Em fita vazada para a imprensa, Gyurcsany foi flagrado admitindo que o governo maquiou números da economia e mentiu para ganhar as eleições de abril, o que detonou as manifestações. “E agora”, diz ele na gravação, “todos devem se empenhar para promover as reformas orçamentárias necessárias”. O Fidesz é acusado pelo governo de encorajar grupos radicais da extrema-direita, como os neonazistas, a promover atos violentos durante os protestos. O partido responde oficialmente que “a idéia é um absurdo, apenas mostra que o país está sem controle e governo”.
Mais protestos
Ontem, cerca de 20.000 manifestantes, alguns deles ligados a outro grupo de extrema direita, o Jobbik, se reuniram em frente ao Parlamento. Um dos oradores do ato foi um bispo protestante, Laszlo Toekes, conhecido pela militância ultranacionalista. “Quem é culpado?”, perguntou ele, “quem incendeia um carro ou quem destrói a nação inteira?”
“Somos um país pacífico, as pessoas não gostam de violência, muita gente que eu conheço nem sequer sabia que existiam neonazistas aqui”, lamenta o empresário Levente Nanasy. “Falam em fazer reformas duras, mas e o que estava ocorrendo antes, esses aumentos de impostos?
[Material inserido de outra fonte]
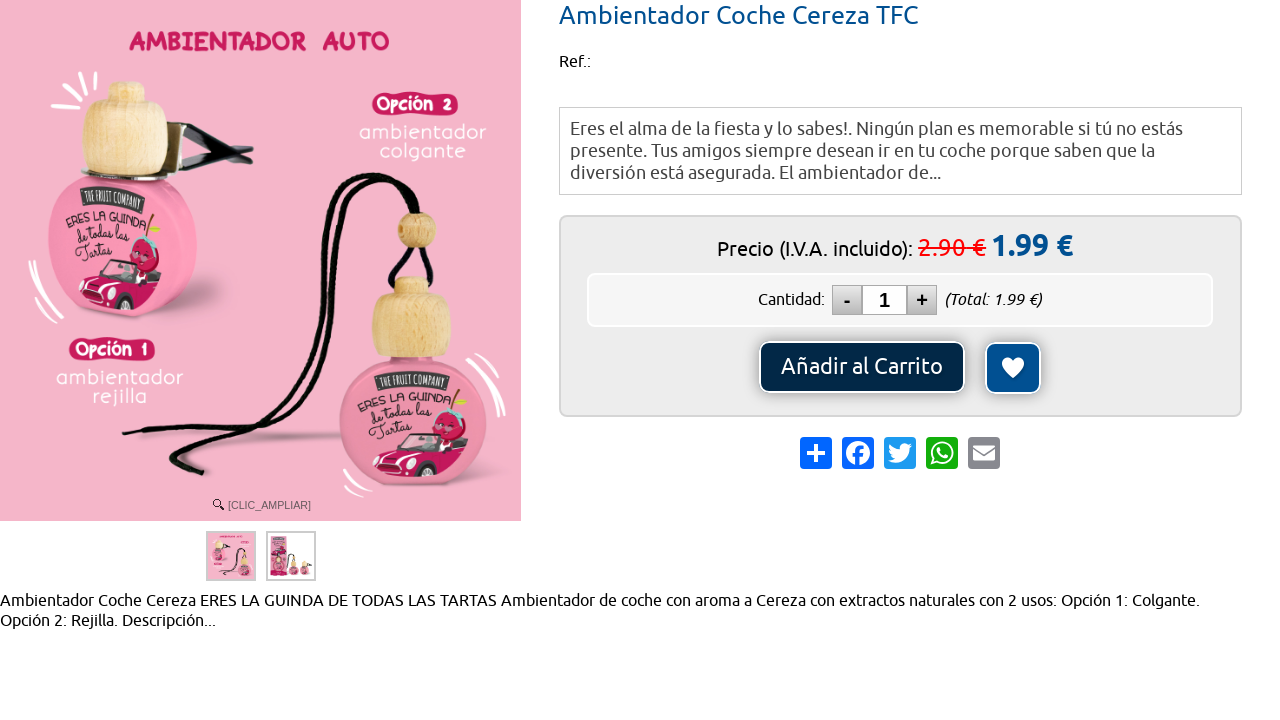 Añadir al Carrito (862, 367) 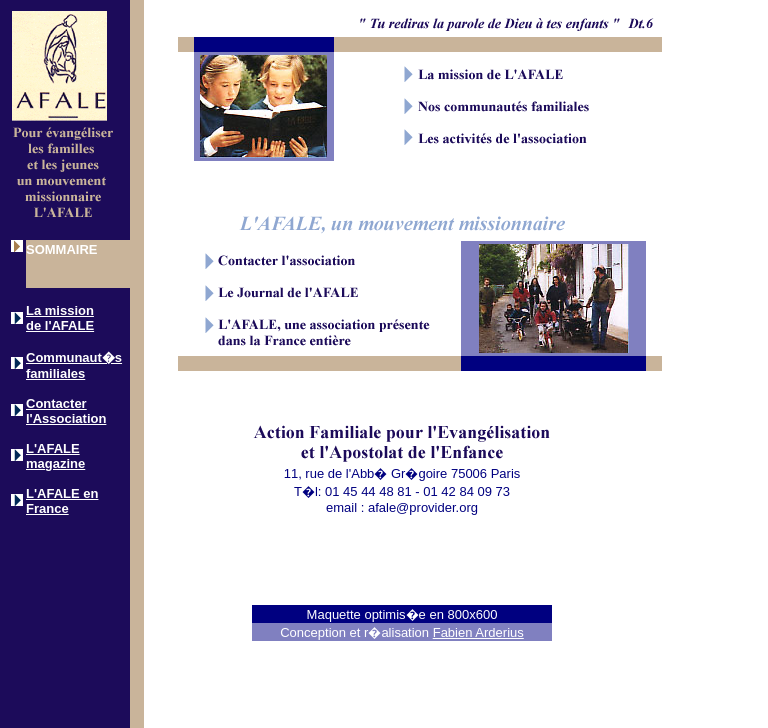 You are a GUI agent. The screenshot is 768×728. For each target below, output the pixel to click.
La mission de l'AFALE (60, 318)
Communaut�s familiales (74, 365)
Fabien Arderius (478, 632)
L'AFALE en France (62, 501)
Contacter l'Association (66, 411)
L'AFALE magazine (55, 456) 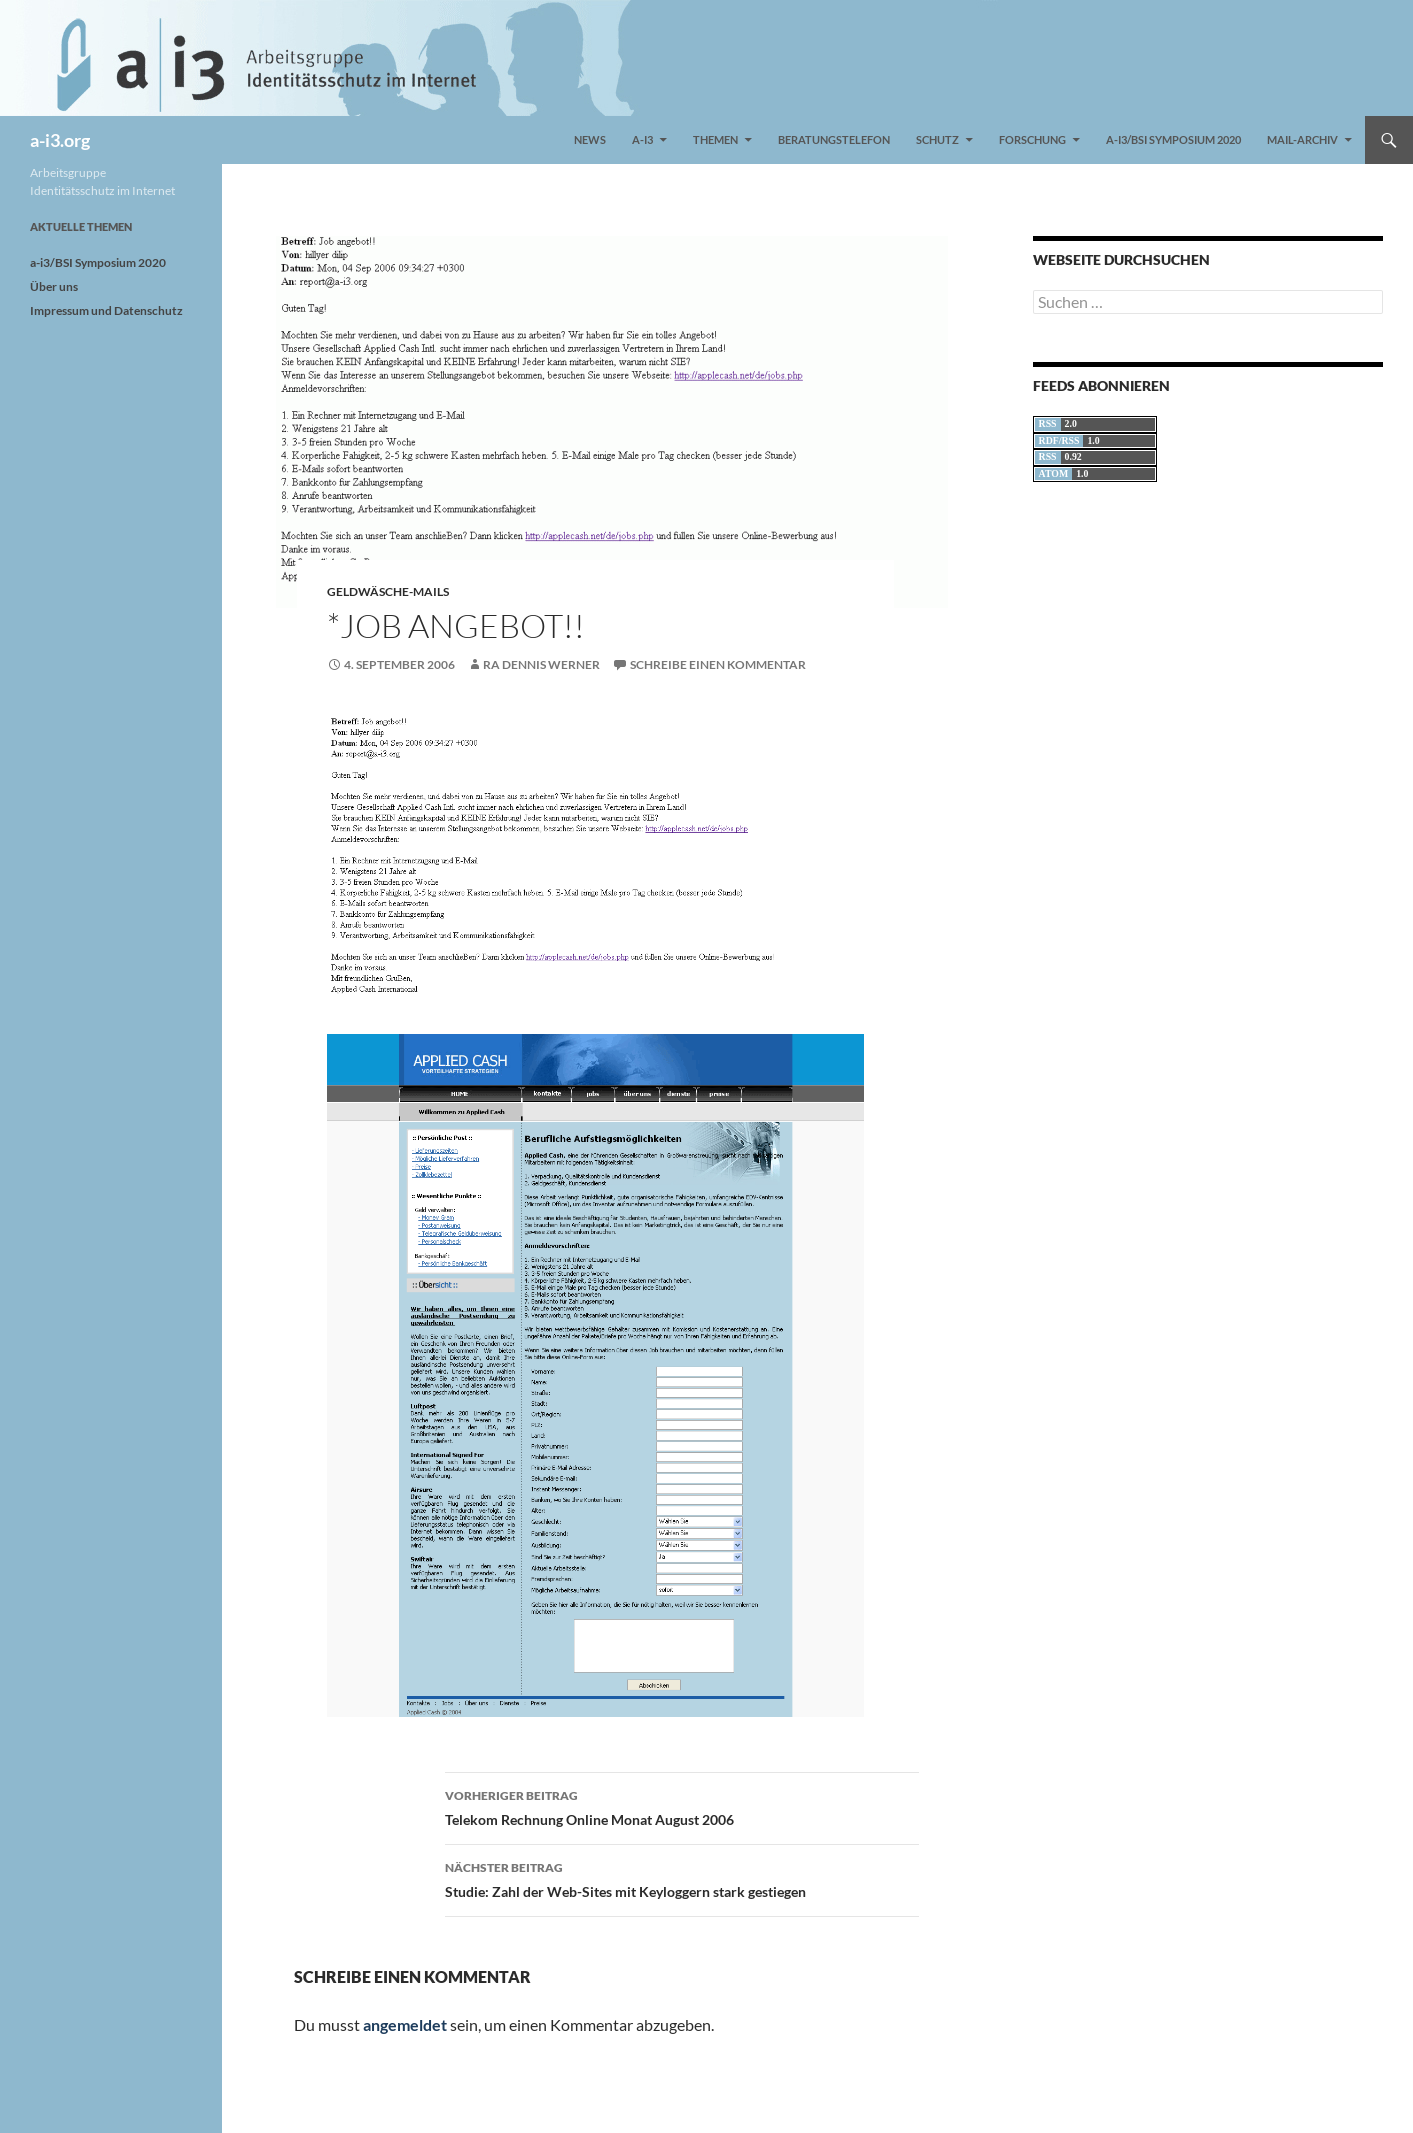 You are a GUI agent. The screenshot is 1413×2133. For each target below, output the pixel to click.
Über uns (54, 286)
Para onde foi o dinheiro?”, indaga.
Nesta semana, Gyurcsany e uma comitiva oficial devem levar a Bruxelas (sede da Comissão Européia) a versão final do plano de reformas que o governo deve implementar, a fim de que a Hungria cumpra as exigências da União Européia para reduzir seu déficit público, um dos maiores do bloco. Em entrevista à agência estatal, o premiê voltou a afirmar que não haverá novos aumentos de impostos. A população húngara, no entanto, já ouviu essa promessa outra vezes.